[Saved data entries]

§

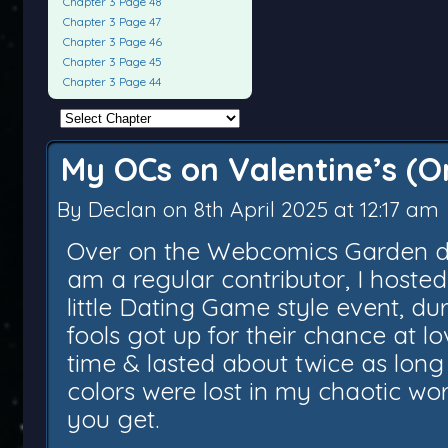
Chapter 3 Page 48
Chapter 3 Page 47
Chapter 3 Page 46
Chapter 3 Page 45
Chapter 3 Page 44
My OCs on Valentine’s (Or
By
Declan
on
8th April 2025
at
12:17 am
Over on the Webcomics Garden dis
am a regular contributor, I hosted
little Dating Game style event, du
fools got up for their chance at lo
time & lasted about twice as long
colors were lost in my chaotic wor
you get.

§

[ASSIGNED TASK] Line count for the word "Page": please state how many lines of the records above contain it, and nothing else.

[RESULT OF THIS EXERCISE] 5